**Records excerpted from a collection:**
Content starts
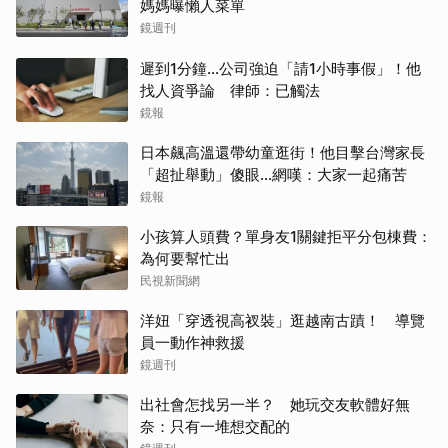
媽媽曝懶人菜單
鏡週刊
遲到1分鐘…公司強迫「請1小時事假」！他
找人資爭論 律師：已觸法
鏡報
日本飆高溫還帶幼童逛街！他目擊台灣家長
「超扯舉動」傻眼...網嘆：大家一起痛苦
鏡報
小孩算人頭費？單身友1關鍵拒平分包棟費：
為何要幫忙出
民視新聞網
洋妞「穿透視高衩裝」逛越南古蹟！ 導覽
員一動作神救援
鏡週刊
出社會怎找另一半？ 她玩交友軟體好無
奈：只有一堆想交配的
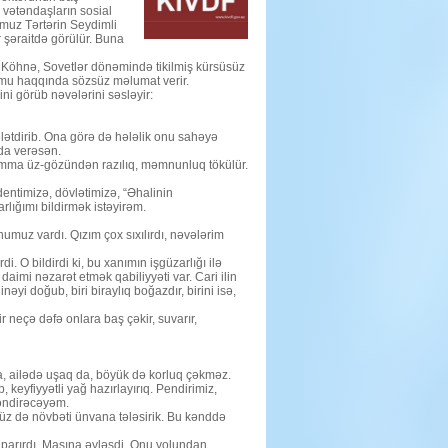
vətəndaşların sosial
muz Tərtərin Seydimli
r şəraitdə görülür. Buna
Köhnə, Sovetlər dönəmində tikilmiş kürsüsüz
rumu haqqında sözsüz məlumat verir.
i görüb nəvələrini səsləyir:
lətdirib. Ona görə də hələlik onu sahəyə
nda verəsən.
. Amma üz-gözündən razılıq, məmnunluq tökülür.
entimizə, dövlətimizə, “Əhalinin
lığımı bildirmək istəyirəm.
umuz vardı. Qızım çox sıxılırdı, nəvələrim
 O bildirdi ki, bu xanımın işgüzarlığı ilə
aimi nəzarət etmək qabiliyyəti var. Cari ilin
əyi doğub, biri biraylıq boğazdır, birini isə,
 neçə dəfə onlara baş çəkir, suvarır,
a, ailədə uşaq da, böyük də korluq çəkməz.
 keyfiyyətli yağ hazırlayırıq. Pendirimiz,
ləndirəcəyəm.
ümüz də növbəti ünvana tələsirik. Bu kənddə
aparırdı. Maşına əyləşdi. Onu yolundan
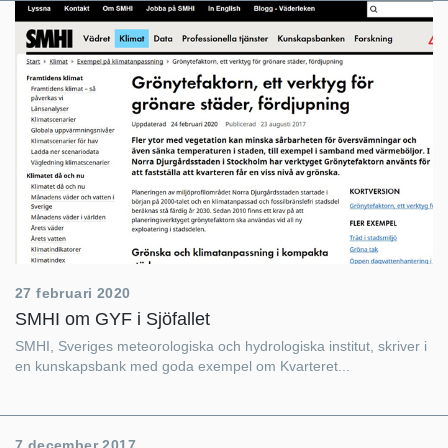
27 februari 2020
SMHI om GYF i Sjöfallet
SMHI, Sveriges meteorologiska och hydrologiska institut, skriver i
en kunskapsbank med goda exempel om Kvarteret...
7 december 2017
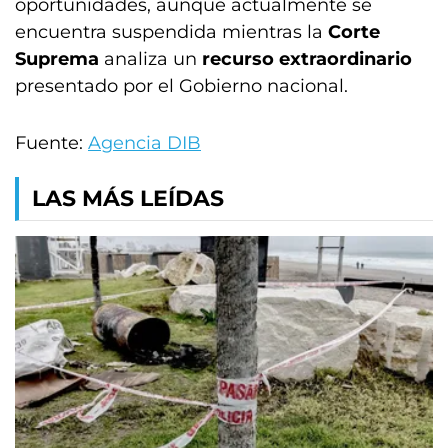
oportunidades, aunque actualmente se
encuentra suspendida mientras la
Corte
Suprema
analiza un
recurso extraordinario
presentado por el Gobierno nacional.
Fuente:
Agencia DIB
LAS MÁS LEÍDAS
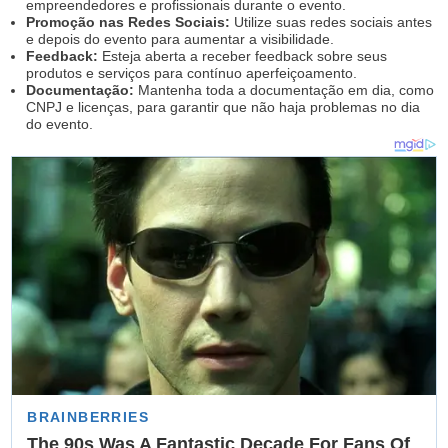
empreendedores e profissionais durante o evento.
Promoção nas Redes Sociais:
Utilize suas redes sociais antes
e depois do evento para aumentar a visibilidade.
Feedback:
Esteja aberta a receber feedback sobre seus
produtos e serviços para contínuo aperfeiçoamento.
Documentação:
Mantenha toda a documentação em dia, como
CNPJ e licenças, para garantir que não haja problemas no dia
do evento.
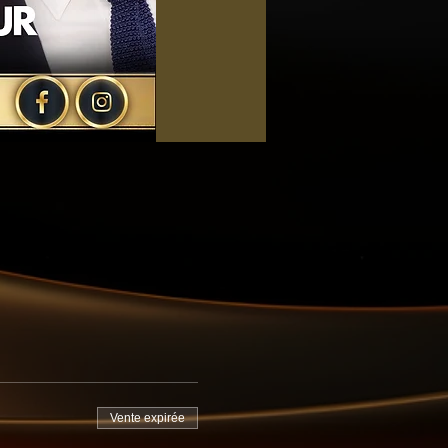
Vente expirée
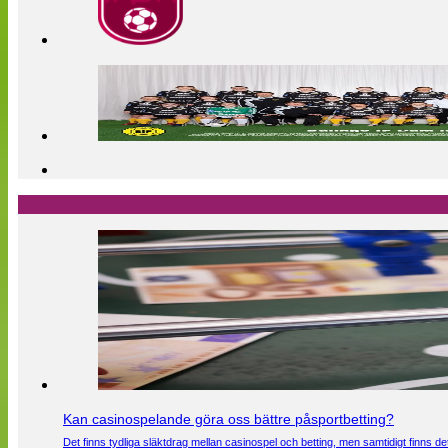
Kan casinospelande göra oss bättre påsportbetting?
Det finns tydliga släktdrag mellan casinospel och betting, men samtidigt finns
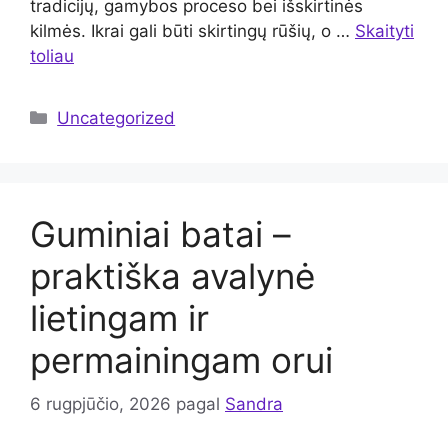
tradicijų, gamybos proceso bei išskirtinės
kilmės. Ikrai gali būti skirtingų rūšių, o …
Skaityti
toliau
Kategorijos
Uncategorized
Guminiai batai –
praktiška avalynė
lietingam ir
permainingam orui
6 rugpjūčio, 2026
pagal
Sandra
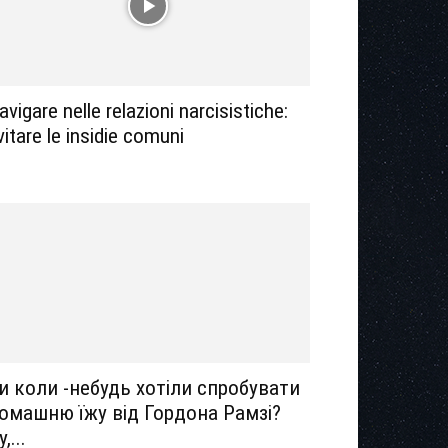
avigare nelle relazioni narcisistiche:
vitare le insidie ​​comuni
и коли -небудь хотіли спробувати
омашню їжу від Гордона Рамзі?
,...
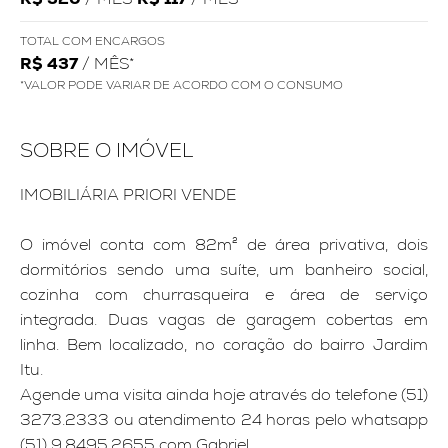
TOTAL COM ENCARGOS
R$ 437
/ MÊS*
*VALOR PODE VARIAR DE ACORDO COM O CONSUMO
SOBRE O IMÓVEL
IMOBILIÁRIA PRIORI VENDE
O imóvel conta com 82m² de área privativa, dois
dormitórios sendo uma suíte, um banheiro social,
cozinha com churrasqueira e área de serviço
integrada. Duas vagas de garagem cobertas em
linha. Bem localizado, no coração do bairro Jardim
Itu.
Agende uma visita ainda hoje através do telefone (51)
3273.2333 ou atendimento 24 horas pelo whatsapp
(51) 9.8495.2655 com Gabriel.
Content ends
Content starts
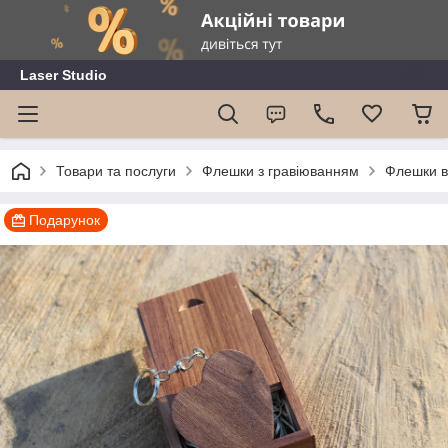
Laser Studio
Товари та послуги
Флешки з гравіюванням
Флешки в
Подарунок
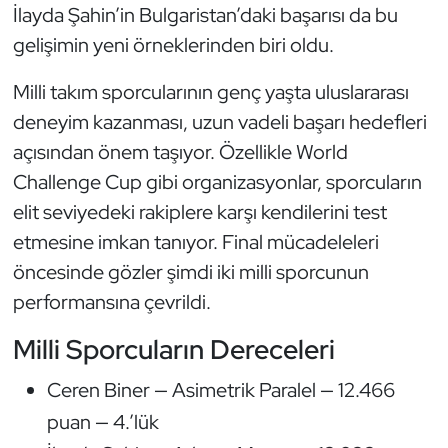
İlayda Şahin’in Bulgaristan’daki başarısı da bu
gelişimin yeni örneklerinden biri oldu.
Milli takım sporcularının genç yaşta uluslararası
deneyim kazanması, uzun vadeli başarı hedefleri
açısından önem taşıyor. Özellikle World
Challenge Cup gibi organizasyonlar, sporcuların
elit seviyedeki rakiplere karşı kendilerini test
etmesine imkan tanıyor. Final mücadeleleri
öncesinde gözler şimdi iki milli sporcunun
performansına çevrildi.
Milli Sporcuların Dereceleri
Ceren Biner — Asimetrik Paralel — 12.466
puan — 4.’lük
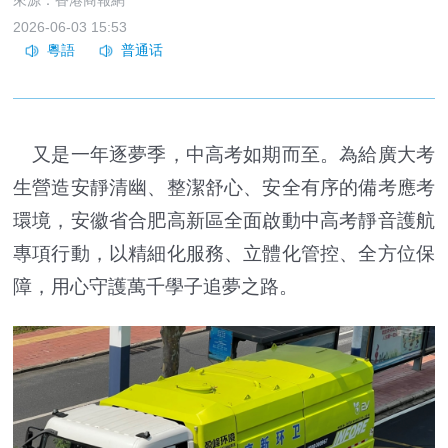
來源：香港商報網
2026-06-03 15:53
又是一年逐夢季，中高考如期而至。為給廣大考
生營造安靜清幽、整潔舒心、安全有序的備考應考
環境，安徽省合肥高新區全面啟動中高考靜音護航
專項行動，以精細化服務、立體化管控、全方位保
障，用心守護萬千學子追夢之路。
Content ends
**Try it:** Using the data above, print only the lines starting at the one with "омашню їжу від Гордона Рамзі?" and ending at the one with "(51) 9.8495.2655 com Gabriel.", exactly as they stand, minus the pictures.

**Solved exercise:**
омашню їжу від Гордона Рамзі?
,...
TOTAL COM ENCARGOS
R$ 437
/ MÊS*
*VALOR PODE VARIAR DE ACORDO COM O CONSUMO
SOBRE O IMÓVEL
IMOBILIÁRIA PRIORI VENDE
O imóvel conta com 82m² de área privativa, dois
dormitórios sendo uma suíte, um banheiro social,
cozinha com churrasqueira e área de serviço
integrada. Duas vagas de garagem cobertas em
linha. Bem localizado, no coração do bairro Jardim
Itu.
Agende uma visita ainda hoje através do telefone (51)
3273.2333 ou atendimento 24 horas pelo whatsapp
(51) 9.8495.2655 com Gabriel.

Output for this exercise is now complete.